Despite all the Sci-fi in the book the centre of it is a character study of John Dashwood who is a very well developed character. He is modelled on the generic English airman, but although this he is very much not a sympathetic character. He is ruthless and only cares about ends not means, he demands for his first flight in space “I want the bloody cabin reinforced and pressurised! I am not going into space wrapped in tinfoil! I’m an English airman and I want to wear my bloody jacket and sit in a decent leather chair!” The price of this however is safety and he loses his legs and the re-entry goes wrong.
Equally his relationship with the Werner Von Braun character is one of mutual hatred; “(the Doctor) I think you’re a monster. And I’m glad you’re a cripple”. Despite the human cost of Dashwood’s arrogance he and the genius of the ‘Doctor’ create an, at first glance, idyllic future, the book flicks between the story of the growth of the ministry of the Sir John Dashwood in 2001. Britain is rich and unchanging, there are kids on jetpacks flying around and people growing plants on Mars in giant domes.
In the future however all Is not perfect, Dashwood is summoned to a space station to discuss the new upstart American space program that is about to send a spaceflight around the moon. Apparently the only reason they are allowed to do so is that they claim to know where Dashwood got the money for the ministry from. Equally in the future while it is futuristic it is clear it remains stuck socially in the 50s, this is where the art excels.
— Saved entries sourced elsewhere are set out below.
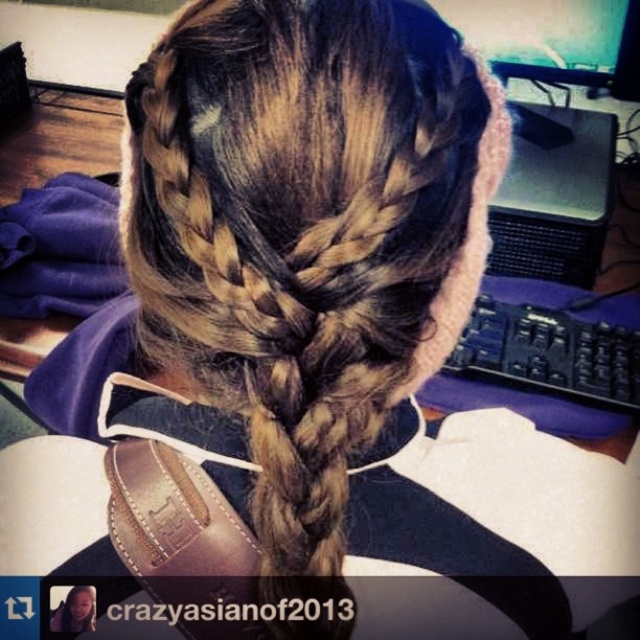 You are setting up a home office and need to place the black plastic computer at right and the matte plastic monitor at upper center on your desk. Based on their positions in the image, which object should you place higher on the desk?

The matte plastic monitor at upper center should be placed higher on the desk since it is positioned above the black plastic computer at right in the image.

You are looking at the two points on the image. Which point is nearer to you, point (x=561, y=176) or point (x=573, y=84)?

Point (x=561, y=176) is closer to the viewer than point (x=573, y=84). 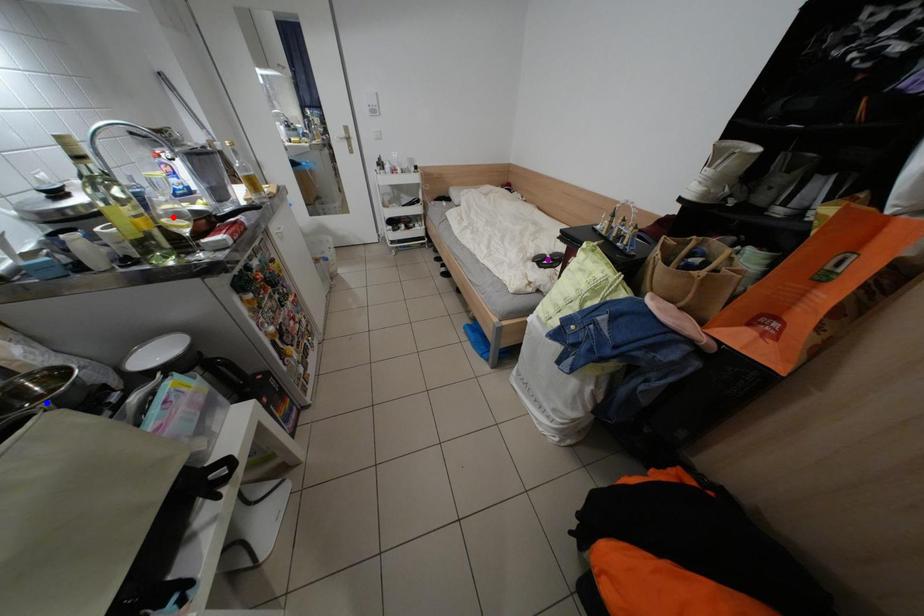 Order these from nearest to farthest:
1. red point
2. blue point
3. purple point

1. blue point
2. red point
3. purple point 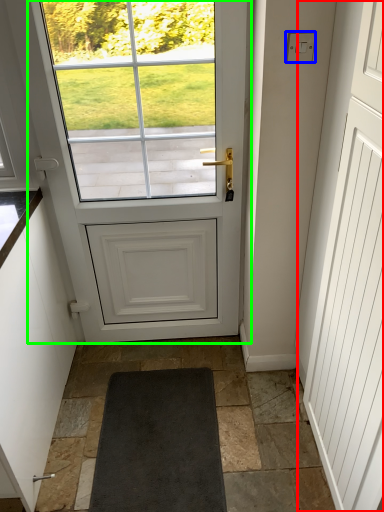 Question: Which object is positioned farthest from screen door (highlighted by a red box)? Select from lock (highlighted by a blue box) and door (highlighted by a green box).

Choices:
 (A) lock
 (B) door

Answer: (A) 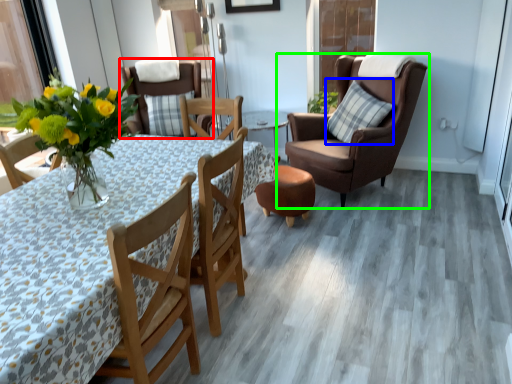 Question: Considering the real-world distances, which object is closest to chair (highlighted by a red box)? pillow (highlighted by a blue box) or chair (highlighted by a green box).

Choices:
 (A) pillow
 (B) chair

Answer: (B) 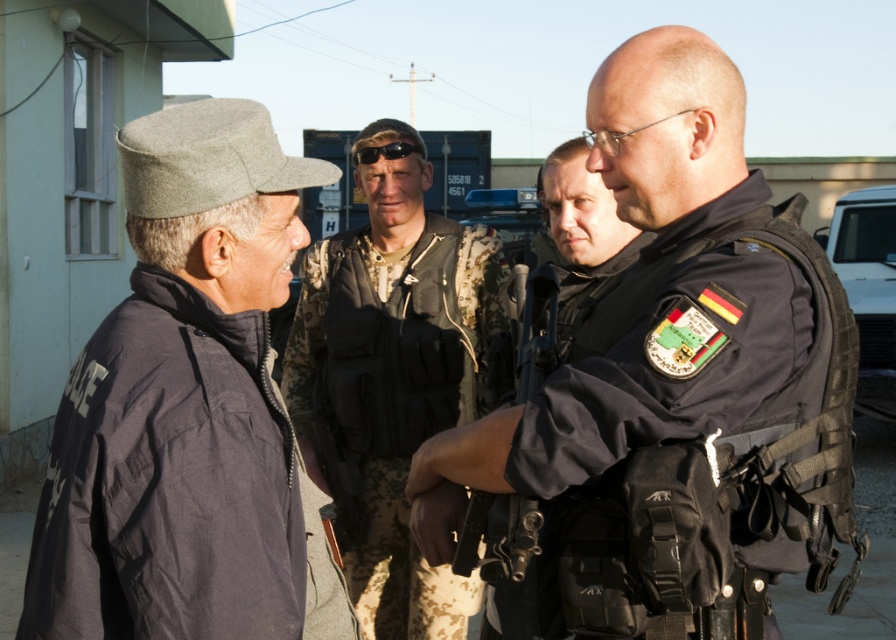 Which is above, black tactical vest at center or camouflage fabric vest at center?

Positioned higher is black tactical vest at center.

Who is positioned more to the right, black tactical vest at center or camouflage fabric vest at center?

black tactical vest at center is more to the right.

Where is `black tactical vest at center`? black tactical vest at center is located at coordinates (688, 330).

Is dark gray woolen hat at left further to camera compared to camouflage fabric vest at center?

No, dark gray woolen hat at left is in front of camouflage fabric vest at center.

Who is more forward, (39, 573) or (442, 256)?

Point (39, 573) is in front.

At what (x,y) coordinates should I click in order to perform the action: click on dark gray woolen hat at left. Please return your answer as a coordinate pair (x, y). Looking at the image, I should click on (182, 403).

Where is `dark gray woolen hat at left`? This screenshot has height=640, width=896. dark gray woolen hat at left is located at coordinates pyautogui.click(x=182, y=403).

Between black tactical vest at center and dark gray woolen hat at left, which one has less height?

With less height is dark gray woolen hat at left.

The width and height of the screenshot is (896, 640). Describe the element at coordinates (688, 330) in the screenshot. I see `black tactical vest at center` at that location.

Is point (419, 474) in front of point (254, 532)?

No, it is not.

The height and width of the screenshot is (640, 896). What are the coordinates of `black tactical vest at center` in the screenshot? It's located at (688, 330). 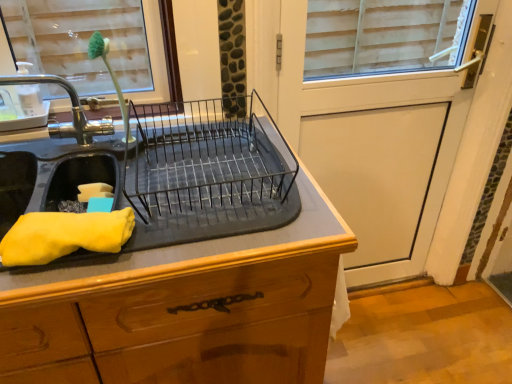 Question: Is white matte screen door at upper right far from black metal dish rack at center?

Choices:
 (A) no
 (B) yes

Answer: (A)

Question: Is white matte screen door at upper right further to camera compared to black metal dish rack at center?

Choices:
 (A) yes
 (B) no

Answer: (A)

Question: Could you tell me if white matte screen door at upper right is turned towards black metal dish rack at center?

Choices:
 (A) no
 (B) yes

Answer: (A)

Question: Is white matte screen door at upper right facing away from black metal dish rack at center?

Choices:
 (A) yes
 (B) no

Answer: (B)

Question: Can you confirm if white matte screen door at upper right is bigger than black metal dish rack at center?

Choices:
 (A) no
 (B) yes

Answer: (B)

Question: From the image's perspective, relative to yellow fabric at left, is white matte screen door at upper right above or below?

Choices:
 (A) below
 (B) above

Answer: (B)

Question: Is point (439, 155) positioned closer to the camera than point (74, 221)?

Choices:
 (A) farther
 (B) closer

Answer: (A)

Question: Do you think white matte screen door at upper right is within yellow fabric at left, or outside of it?

Choices:
 (A) outside
 (B) inside

Answer: (A)

Question: In terms of height, does white matte screen door at upper right look taller or shorter compared to yellow fabric at left?

Choices:
 (A) short
 (B) tall

Answer: (B)

Question: From the image's perspective, is black rubber mat at center above or below brushed metal tap at left?

Choices:
 (A) above
 (B) below

Answer: (B)

Question: Considering their positions, is black rubber mat at center located in front of or behind brushed metal tap at left?

Choices:
 (A) behind
 (B) front

Answer: (B)

Question: Is black rubber mat at center taller or shorter than brushed metal tap at left?

Choices:
 (A) tall
 (B) short

Answer: (A)

Question: In terms of width, does black rubber mat at center look wider or thinner when compared to brushed metal tap at left?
The spaceships are reminiscent of those of the old space adventure stories of Dan-dare although amazingly they do not also look stupid, but practical and very realistic (an achievement in itself). Equally often things are portrayed in that ‘idyllic’ 50s style, a child at the beginning waves to a passing space ship, portrayed in that Enid Blyton style of being unfeasibly quaint and innocent. The dark side is shown with the accident in launching the first nuclear space ship in Woomera, an accident which kills Dashwood’s other companion. England may be rich and bountiful, but it’s colonies are barren and exploited.
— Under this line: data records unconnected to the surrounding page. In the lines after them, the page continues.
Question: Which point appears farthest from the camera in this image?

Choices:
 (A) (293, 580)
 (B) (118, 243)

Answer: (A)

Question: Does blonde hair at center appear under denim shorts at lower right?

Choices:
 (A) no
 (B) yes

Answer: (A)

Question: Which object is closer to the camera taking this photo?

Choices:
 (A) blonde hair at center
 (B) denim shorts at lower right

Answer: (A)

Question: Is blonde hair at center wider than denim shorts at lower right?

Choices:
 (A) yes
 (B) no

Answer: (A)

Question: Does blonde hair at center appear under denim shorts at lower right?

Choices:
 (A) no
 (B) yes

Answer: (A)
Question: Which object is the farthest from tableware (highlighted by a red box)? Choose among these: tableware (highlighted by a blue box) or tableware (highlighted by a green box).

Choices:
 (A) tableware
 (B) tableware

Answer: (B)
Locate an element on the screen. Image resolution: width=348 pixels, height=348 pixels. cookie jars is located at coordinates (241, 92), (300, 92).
Overall Ellis’ writing is sharp throughout, curt and naturalistic dialogue and he successfully writes an intriguing character who is both a driving force behind it but also monstrous and unsympathetic. He also weaves a sci-fi world which sounds incredulous but works very well when seen with the art. Equally it poses a moral dilemma. It is also at times quite beautiful (Dashwood’s story of how he became obsessed with space stands out as atmospheric). It also does some good twists on history, the first satellite in space broadcasts God Save the King in morse code, and the first words of the first man on the moon are “I claim this territory for Her Majesty the Queen and the British Empire, this is not the end of our mission, this is the beginning”. Space is no longer exploration in this alternate history but empire building.
Pros: A Graphic Novel which can appeal to those not interested in super heroes, also Ellis at his Sci-Fi best. It’s also quite cheap on paperback (£9)
Cons: Perhaps a little too short and compactly written for its own good, ironically this may need a bit more space to expand the universe.